Chronic’art : Pourquoi avoir fait cet album de reprises ? Signifie-t-il la fin de quelque chose ?

Howe Gelb : Oui, en quelque sorte, ça pourrait bien être le dernier album sous le nom de Giant Sand. Je pense toujours que ce que je fais reste la dernière possibilité, la dernière chance, une sorte de mantra. Une fin idéale.

C’est un disque de plaisir ?

Oui, très facile. Il s’agissait de reprendre ce qui me passait par la tête. Les autres membres du groupe m’ont aidé pour ça. Du moins sur la moitié du disque. Sur la dernière tournée de Giant Sand, j’étais pratiquement tout seul car John et Joey étaient très occupés avec Calexico. Et puis mon ami Rainer venait de mourir. J’ai demandé à John quelle était la différence entre Giant Sand et moi en tant qu’artiste solo. Il n’a pas pu me répondre. Les gens qui achètent les disques ne font pas non plus de différences.

Qu’est-ce qui t’a poussé à jouer de la musique ?

En 1972, j’avais 14 ans, c’était une année magique musicalement, c’est là que j’ai compris ma vocation. Après cette année, ce n’était plus pareil. En 1976, j’avais mon premier groupe, je jouais des claviers dans une formation punk. La musique de 1973 à 1977 était en grande partie horrible. Que ce soit le disco ou le rock corporatiste. Lorsque le punk a déboulé, c’était vraiment chouette. L’attitude seule importait. On ne pouvait désormais plus nous refourguer quelque chose si on n’en voulait pas.

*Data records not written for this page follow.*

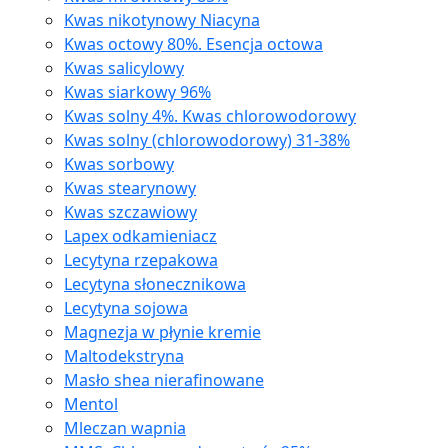
Kwas nikotynowy Niacyna
Kwas octowy 80%. Esencja octowa
Kwas salicylowy
Kwas siarkowy 96%
Kwas solny 4%. Kwas chlorowodorowy
Kwas solny (chlorowodorowy) 31-38%
Kwas sorbowy
Kwas stearynowy
Kwas szczawiowy
Lapex odkamieniacz
Lecytyna rzepakowa
Lecytyna słonecznikowa
Lecytyna sojowa
Magnezja w płynie kremie
Maltodekstryna
Masło shea nierafinowane
Mentol
Mleczan wapnia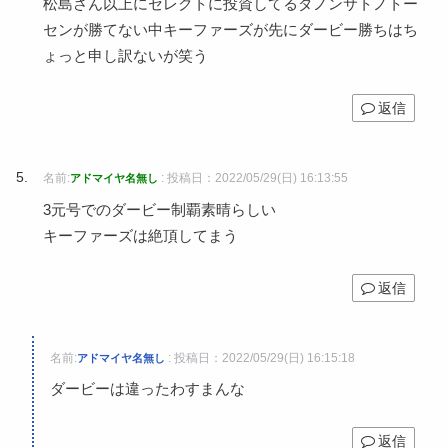
松島さん以上にセレクトに投資してるダノンサトノトー
センが勝てない中キーファーズが先にダービー勝ちはち
ょっと申し訳ないが笑う
返信
名前:
:
投稿日：2022/05/29(日) 16:13:55
アドマイヤ名無し
3元号でのダービー制覇素晴らしい
キーファーズは絶頂してまう
返信
名前:
:
投稿日：2022/05/29(日) 16:15:18
アドマイヤ名無し
ダービーは違ったわすまんな
返信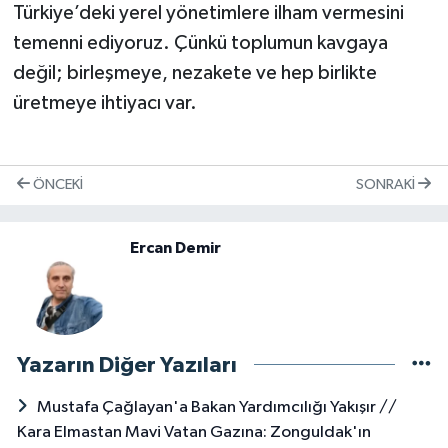
Türkiye’deki yerel yönetimlere ilham vermesini
temenni ediyoruz. Çünkü toplumun kavgaya
değil; birleşmeye, nezakete ve hep birlikte
üretmeye ihtiyacı var.
ÖNCEKI
SONRAKI
Ercan Demir
Yazarın Diğer Yazıları
Mustafa Çağlayan'a Bakan Yardımcılığı Yakışır // ​
Kara Elmastan Mavi Vatan Gazına: Zonguldak'ın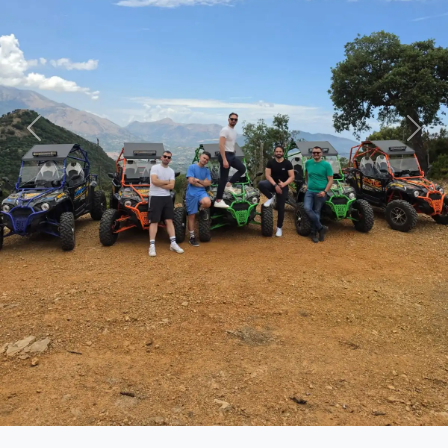
Previous
Nex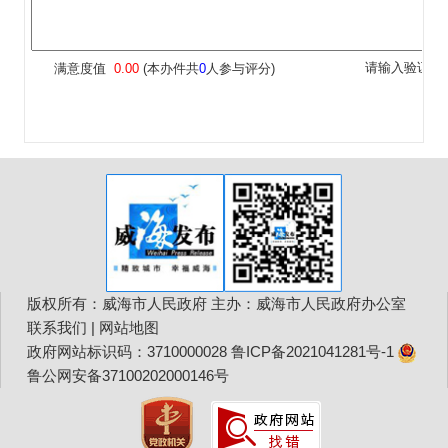
版权所有：威海市人民政府 主办：威海市人民政府办公室
联系我们
|
网站地图
政府网站标识码：3710000028
鲁ICP备2021041281号-1
鲁公网安备37100202000146号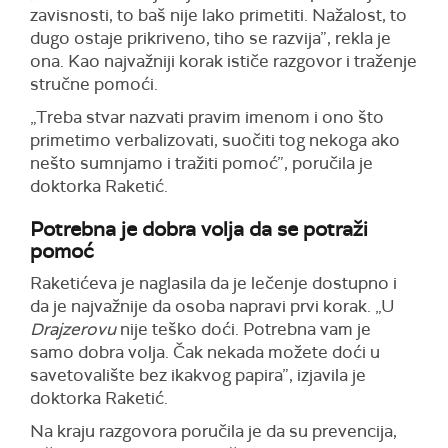
zavisnosti, to baš nije lako primetiti. Nažalost, to
dugo ostaje prikriveno, tiho se razvija”, rekla je
ona. Kao najvažniji korak ističe razgovor i traženje
stručne pomoći.
„Treba stvar nazvati pravim imenom i ono što
primetimo verbalizovati, suočiti tog nekoga ako
nešto sumnjamo i tražiti pomoć”, poručila je
doktorka Raketić.
Potrebna je dobra volja da se potraži
pomoć
Raketićeva je naglasila da je lečenje dostupno i
da je najvažnije da osoba napravi prvi korak. „U
Drajzerovu
nije teško doći. Potrebna vam je
samo dobra volja. Čak nekada možete doći u
savetovalište bez ikakvog papira”, izjavila je
doktorka Raketić.
Na kraju razgovora poručila je da su prevencija,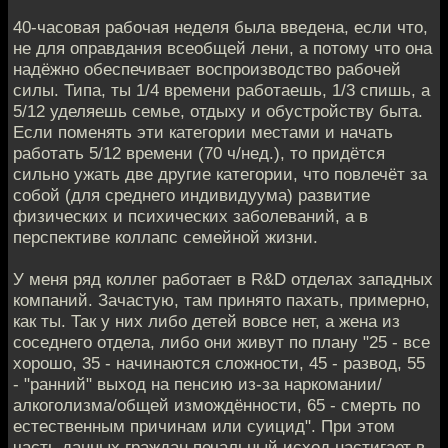
40-часовая рабочая неделя была введена, если что,
не для оправдания всеобщей лени, а потому что она
надёжно обеспечивает воспроизводство рабочей
силы. Типа, ты 1/4 времени работаешь, 1/3 спишь, а
5/12 уделяешь семье, отдыху и обустройству быта.
Если поменять эти категории местами и начать
работать 5/12 времени (70 ч/нед.), то придётся
сильно ужать две другие категории, что повлечёт за
собой (для среднего индивидуума) развитие
физических и психических заболеваний, а в
перспективе коллапс семейной жизни.
У меня ряд коллег работает в R&D отделах западных
компаний. Зачастую, там принято пахать, примерно,
как ты. Так у них либо детей вовсе нет, а жена из
соседнего отдела, либо они живут по плану "25 - все
хорошо, 35 - начинаются сложности, 45 - развод, 55
- "ранний" выход на пенсию из-за наркомании/
алкоголизма/общей измождённости, 65 - смерть по
естественным причинам или суицид". При этом
часть данных граждан печальный исход настигает в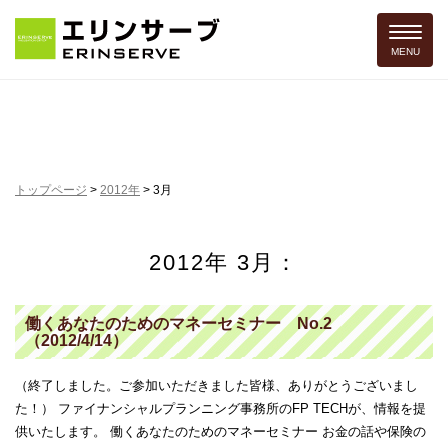
Toggle 
MENU
トップページ
>
2012年
>
3月
2012年 3月：
働くあなたのためのマネーセミナー No.2
（2012/4/14）
（終了しました。ご参加いただきました皆様、ありがとうございまし
た！） ファイナンシャルプランニング事務所のFP TECHが、情報を提
供いたします。 働くあなたのためのマネーセミナー お金の話や保険の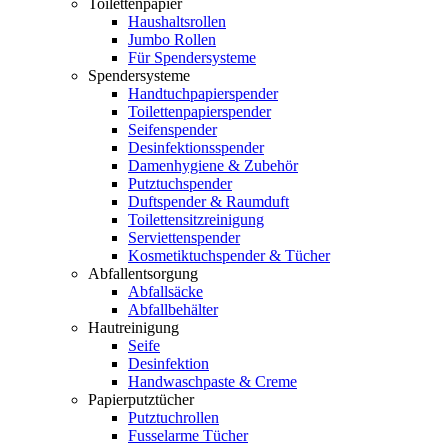
Toilettenpapier
Haushaltsrollen
Jumbo Rollen
Für Spendersysteme
Spendersysteme
Handtuchpapierspender
Toilettenpapierspender
Seifenspender
Desinfektionsspender
Damenhygiene & Zubehör
Putztuchspender
Duftspender & Raumduft
Toilettensitzreinigung
Serviettenspender
Kosmetiktuchspender & Tücher
Abfallentsorgung
Abfallsäcke
Abfallbehälter
Hautreinigung
Seife
Desinfektion
Handwaschpaste & Creme
Papierputztücher
Putztuchrollen
Fusselarme Tücher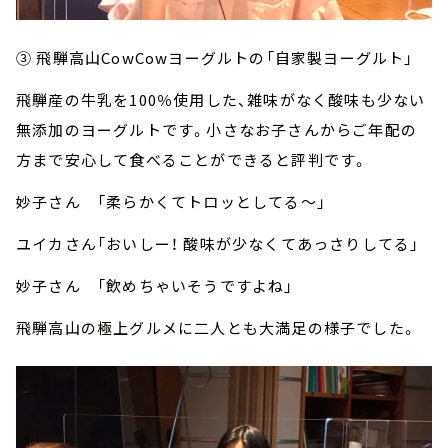
③ 飛騨高山CowCowヨーグルトの「自家製ヨーグルト」
飛騨産の牛乳を100％使用した、雑味がなく酸味も少ない
無添加のヨーグルトです。小さなお子さんからご年配の
方まで安心して食べることができると評判です。
妙子さん 「柔らかくてトロッとしてる～」
ユイカさん「おいしー！ 酸味が少なくてあっさりしてる」
妙子さん 「飲めちゃいそうですよね」
飛騨高山の極上グルメに二人とも大満足の様子でした。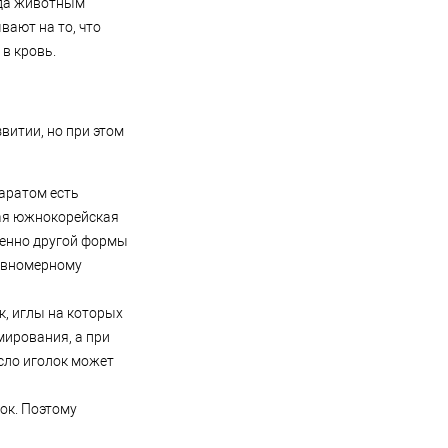
гда животным
вают на то, что
 в кровь.
витии, но при этом
паратом есть
ная южнокорейская
шенно другой формы
равномерному
к, иглы на которых
мирования, а при
сло иголок может
ок. Поэтому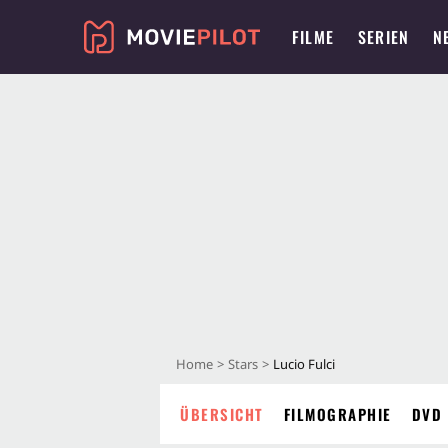
FILME
SERIEN
N
Home
Stars
Lucio Fulci
ÜBERSICHT
FILMOGRAPHIE
DVD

Avec qui aimes-tu travailler ?

Je n’arrêtais pas de varier les collaborations. Lorsque j’ai rencontré John en 1988, je venais de changer de groupe, je lui ai demandé s’il ne voulait pas jouer avec moi. Alors nous jouions tous les deux. Nous avons reconstruit de nouveau le groupe. En 1991, Joey nous a rejoint. Il apparaissait alors que nous pouvions pratiquement tout faire à trois. Nous sommes restés ainsi pendant dix ans. Ensuite, j’ai essayé par deux fois de signer sur un plus gros label, mais il y a eu des problèmes, le label a fait faillite juste avant la sortie du disque. Le disque s’appelait Glum. Il sonne très bien. Nous le vendons sur notre site officiel. On devait aussi sortir Chore of enchantment sur V2, mais là encore on nous a dit que ce disque n’était pas assez grand public. Or, il l’est devenu deux ou trois ans plus tard et cet album reste notre plus grand succès à ce jour. Coca Cola a même utilisé une de nos chansons pour illustrer l’une de ses pub TV. C’est à cette époque que John et Joey ont commencé à se consacrer à leurs projets, au cours de ces changements de labels. Ils ont commencé à enregistrer sous le nom de Spoke qui est devenu Calexico. Maintenant, je refais les choses comme au début, car Calexico marche bien. Lorsque PJ Harvey m’a invité en 2001 à ouvrir un live pour elle, j’ai demandé à John et Joey s’ils voulaient me suivre. Ils m’ont dit qu’ils préféraient se consacrer à Calexico. Peut-être ai-je été trop paresseux avec eux… Alors je me suis dit qu’il fallait que je vois autre chose, que ce n’était que de la musique. J’ai donc contacté mes amis de Grandaddy et ces deux filles de Rennes qui jouaient au sein de Candy Prunes. Elles m’avaient invités à chanter sur leur disque Lazy morning.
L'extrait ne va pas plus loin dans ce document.